■ Task to carry out
Starting at the line that contains "вознаграждение." in the listing below, write out every line word for word until you have written the line that contains "Tigre fue campeón en femenino en Formosa tras".

══════════

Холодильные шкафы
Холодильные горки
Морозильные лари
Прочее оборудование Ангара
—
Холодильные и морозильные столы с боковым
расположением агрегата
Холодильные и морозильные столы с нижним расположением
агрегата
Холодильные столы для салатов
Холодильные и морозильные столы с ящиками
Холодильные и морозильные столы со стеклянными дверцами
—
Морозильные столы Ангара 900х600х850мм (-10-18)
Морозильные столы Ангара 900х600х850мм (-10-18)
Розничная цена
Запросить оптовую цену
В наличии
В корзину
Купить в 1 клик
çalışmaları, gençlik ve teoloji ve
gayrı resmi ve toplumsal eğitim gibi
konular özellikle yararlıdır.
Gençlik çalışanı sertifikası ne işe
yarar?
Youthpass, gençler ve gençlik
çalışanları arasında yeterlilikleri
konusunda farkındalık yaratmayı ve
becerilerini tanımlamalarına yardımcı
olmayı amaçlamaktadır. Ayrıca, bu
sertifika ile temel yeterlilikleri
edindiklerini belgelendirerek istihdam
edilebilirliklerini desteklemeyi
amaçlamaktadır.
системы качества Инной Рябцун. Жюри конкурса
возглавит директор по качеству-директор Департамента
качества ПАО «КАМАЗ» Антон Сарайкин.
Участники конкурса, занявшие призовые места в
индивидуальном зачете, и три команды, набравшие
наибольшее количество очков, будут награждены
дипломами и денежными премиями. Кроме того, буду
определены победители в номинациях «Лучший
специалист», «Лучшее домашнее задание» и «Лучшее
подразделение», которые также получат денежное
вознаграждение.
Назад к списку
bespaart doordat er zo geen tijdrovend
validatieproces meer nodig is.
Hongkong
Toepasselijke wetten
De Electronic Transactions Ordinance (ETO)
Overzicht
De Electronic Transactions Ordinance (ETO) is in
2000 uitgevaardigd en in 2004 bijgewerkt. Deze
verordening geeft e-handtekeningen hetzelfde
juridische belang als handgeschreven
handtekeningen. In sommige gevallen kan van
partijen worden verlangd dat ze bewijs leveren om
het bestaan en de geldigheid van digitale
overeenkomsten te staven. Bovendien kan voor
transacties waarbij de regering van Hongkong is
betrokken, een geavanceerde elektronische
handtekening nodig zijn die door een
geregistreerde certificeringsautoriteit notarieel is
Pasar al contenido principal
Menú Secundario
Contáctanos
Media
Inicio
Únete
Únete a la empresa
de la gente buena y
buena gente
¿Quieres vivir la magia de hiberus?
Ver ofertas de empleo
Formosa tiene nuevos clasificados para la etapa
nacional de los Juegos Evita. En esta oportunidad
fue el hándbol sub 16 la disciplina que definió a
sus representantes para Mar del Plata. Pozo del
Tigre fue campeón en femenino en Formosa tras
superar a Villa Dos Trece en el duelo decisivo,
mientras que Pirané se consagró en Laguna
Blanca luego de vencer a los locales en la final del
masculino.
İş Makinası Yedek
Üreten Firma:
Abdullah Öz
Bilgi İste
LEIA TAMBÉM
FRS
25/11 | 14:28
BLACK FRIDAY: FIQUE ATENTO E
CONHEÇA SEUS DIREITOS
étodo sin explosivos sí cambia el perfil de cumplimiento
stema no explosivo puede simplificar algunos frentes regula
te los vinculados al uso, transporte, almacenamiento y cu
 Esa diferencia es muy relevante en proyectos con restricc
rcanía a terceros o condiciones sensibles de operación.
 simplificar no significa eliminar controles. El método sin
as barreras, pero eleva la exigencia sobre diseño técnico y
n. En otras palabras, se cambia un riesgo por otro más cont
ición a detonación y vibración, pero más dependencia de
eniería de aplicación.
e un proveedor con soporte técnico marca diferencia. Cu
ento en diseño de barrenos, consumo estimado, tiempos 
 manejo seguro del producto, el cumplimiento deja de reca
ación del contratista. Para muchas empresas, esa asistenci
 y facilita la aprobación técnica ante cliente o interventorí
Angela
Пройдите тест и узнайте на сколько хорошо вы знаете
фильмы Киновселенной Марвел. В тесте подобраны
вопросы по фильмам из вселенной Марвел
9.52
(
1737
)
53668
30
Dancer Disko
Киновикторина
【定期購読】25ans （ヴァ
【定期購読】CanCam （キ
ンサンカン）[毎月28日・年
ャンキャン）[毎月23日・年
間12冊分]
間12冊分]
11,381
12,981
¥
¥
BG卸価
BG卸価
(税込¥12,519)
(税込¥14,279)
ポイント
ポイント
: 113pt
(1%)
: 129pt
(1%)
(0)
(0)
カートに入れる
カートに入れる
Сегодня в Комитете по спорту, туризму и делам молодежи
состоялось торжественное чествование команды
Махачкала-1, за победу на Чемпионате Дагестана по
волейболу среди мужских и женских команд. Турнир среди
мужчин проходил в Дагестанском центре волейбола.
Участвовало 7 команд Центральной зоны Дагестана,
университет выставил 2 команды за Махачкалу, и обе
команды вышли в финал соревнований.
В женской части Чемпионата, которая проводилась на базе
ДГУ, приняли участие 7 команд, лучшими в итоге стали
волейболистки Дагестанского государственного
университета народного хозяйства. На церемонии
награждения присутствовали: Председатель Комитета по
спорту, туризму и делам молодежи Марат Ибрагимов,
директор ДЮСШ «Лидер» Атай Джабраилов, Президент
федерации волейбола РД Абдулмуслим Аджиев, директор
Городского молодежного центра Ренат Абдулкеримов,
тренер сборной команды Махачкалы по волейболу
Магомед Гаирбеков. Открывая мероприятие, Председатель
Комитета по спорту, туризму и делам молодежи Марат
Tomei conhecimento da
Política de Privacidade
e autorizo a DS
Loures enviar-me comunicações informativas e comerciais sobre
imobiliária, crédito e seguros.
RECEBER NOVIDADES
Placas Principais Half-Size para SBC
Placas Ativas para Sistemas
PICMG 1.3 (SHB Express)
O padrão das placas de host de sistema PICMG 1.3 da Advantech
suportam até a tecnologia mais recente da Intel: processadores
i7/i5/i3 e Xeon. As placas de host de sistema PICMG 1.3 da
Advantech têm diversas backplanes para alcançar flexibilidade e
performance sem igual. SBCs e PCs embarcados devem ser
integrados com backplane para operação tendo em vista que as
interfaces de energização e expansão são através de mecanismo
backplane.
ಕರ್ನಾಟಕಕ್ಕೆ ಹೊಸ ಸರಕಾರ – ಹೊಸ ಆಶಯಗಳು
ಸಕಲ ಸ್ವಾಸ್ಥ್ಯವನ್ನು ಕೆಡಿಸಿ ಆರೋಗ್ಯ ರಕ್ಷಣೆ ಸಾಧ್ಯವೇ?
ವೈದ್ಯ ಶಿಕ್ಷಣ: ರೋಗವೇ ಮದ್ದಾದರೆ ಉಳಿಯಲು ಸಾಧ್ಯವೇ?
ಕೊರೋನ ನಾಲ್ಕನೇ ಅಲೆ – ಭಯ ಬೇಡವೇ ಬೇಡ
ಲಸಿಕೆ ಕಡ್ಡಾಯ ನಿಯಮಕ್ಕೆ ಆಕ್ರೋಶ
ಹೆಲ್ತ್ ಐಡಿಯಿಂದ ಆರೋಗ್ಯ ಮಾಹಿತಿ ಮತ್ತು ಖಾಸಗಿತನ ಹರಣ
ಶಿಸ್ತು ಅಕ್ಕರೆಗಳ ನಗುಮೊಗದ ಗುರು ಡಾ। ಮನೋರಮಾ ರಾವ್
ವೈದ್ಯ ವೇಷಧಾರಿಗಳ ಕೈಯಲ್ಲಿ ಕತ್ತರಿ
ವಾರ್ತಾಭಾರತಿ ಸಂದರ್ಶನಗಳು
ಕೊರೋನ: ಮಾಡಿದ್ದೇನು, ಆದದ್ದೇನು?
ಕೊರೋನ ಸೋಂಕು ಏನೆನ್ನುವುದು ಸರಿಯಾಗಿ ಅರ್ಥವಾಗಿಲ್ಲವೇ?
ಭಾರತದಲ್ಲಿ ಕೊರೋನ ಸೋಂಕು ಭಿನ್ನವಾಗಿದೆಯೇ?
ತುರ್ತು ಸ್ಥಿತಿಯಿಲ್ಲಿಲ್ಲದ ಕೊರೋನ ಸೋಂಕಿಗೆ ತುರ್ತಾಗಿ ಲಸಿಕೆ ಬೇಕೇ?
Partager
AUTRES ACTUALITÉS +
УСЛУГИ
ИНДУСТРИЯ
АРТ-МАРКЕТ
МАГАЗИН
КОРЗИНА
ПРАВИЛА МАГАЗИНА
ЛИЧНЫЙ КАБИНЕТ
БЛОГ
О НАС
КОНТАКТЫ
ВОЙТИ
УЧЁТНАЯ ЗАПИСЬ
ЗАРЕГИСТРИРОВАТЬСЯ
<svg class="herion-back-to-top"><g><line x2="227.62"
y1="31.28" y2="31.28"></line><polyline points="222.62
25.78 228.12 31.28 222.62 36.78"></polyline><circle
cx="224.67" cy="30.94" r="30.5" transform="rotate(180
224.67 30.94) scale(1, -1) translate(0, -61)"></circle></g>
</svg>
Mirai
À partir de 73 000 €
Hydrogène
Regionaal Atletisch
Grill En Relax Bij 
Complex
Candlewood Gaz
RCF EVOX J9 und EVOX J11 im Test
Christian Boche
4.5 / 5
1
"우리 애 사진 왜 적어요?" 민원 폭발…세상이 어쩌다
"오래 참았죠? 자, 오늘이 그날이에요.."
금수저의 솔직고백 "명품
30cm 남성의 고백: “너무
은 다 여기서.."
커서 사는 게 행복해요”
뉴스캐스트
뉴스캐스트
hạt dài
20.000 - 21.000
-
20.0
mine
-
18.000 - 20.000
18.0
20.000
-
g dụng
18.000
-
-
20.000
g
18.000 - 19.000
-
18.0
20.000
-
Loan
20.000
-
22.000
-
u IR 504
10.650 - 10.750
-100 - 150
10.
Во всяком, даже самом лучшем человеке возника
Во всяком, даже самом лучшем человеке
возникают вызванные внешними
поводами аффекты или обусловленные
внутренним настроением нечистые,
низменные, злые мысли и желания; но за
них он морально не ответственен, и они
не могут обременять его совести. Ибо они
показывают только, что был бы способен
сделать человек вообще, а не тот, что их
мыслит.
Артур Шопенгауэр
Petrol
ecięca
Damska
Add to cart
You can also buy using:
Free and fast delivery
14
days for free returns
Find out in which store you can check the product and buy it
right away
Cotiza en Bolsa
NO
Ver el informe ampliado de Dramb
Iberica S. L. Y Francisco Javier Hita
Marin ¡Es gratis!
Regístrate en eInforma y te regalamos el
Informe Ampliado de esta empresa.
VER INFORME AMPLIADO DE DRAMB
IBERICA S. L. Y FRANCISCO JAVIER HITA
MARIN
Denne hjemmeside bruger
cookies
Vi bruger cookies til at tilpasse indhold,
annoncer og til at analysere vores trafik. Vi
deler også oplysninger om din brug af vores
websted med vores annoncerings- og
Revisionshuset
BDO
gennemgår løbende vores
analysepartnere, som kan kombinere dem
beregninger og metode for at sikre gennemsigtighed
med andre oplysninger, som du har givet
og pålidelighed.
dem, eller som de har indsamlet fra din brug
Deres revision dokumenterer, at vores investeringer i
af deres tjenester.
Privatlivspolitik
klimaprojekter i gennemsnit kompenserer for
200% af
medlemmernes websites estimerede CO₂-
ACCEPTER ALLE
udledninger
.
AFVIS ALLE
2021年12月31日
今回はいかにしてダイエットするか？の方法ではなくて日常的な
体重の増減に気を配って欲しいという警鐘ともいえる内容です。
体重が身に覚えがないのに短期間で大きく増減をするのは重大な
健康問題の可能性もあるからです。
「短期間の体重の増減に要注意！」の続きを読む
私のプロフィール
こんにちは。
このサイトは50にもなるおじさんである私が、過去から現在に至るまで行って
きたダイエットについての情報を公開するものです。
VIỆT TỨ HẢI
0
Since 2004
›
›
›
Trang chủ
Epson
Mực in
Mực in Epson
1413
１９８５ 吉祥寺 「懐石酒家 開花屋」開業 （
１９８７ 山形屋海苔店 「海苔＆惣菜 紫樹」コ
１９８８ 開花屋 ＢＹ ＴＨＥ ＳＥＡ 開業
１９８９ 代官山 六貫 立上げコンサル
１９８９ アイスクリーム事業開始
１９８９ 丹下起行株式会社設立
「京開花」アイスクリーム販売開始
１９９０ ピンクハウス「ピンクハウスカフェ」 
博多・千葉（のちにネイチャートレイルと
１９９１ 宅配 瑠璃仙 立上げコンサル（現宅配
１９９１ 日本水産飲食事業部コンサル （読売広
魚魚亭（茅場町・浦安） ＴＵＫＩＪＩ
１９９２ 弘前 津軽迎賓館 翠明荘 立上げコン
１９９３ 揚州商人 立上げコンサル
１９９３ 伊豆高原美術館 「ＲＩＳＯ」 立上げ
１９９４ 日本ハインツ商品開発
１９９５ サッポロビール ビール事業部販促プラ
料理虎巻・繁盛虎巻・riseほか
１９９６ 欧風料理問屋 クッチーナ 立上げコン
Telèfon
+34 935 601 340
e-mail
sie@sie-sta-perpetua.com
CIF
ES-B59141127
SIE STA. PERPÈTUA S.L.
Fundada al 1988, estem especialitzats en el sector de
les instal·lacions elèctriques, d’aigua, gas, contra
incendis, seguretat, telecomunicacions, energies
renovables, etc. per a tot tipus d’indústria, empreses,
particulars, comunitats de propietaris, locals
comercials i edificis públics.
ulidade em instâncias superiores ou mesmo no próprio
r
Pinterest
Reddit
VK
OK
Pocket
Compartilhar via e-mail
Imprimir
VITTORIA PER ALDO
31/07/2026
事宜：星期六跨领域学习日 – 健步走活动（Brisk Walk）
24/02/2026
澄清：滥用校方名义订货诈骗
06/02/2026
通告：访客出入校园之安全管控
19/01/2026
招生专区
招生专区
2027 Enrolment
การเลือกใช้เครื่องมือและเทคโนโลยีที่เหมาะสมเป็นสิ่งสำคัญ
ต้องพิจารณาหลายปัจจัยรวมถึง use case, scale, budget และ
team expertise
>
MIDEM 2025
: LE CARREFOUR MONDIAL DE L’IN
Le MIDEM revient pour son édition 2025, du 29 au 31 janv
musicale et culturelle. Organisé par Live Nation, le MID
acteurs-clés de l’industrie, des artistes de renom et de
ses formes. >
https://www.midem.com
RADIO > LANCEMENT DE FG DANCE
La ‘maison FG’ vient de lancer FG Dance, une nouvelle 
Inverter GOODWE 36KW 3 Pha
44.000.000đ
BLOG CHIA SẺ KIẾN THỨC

══════════

■ Response area
вознаграждение.
Назад к списку
bespaart doordat er zo geen tijdrovend
validatieproces meer nodig is.
Hongkong
Toepasselijke wetten
De Electronic Transactions Ordinance (ETO)
Overzicht
De Electronic Transactions Ordinance (ETO) is in
2000 uitgevaardigd en in 2004 bijgewerkt. Deze
verordening geeft e-handtekeningen hetzelfde
juridische belang als handgeschreven
handtekeningen. In sommige gevallen kan van
partijen worden verlangd dat ze bewijs leveren om
het bestaan en de geldigheid van digitale
overeenkomsten te staven. Bovendien kan voor
transacties waarbij de regering van Hongkong is
betrokken, een geavanceerde elektronische
handtekening nodig zijn die door een
geregistreerde certificeringsautoriteit notarieel is
Pasar al contenido principal
Menú Secundario
Contáctanos
Media
Inicio
Únete
Únete a la empresa
de la gente buena y
buena gente
¿Quieres vivir la magia de hiberus?
Ver ofertas de empleo
Formosa tiene nuevos clasificados para la etapa
nacional de los Juegos Evita. En esta oportunidad
fue el hándbol sub 16 la disciplina que definió a
sus representantes para Mar del Plata. Pozo del
Tigre fue campeón en femenino en Formosa tras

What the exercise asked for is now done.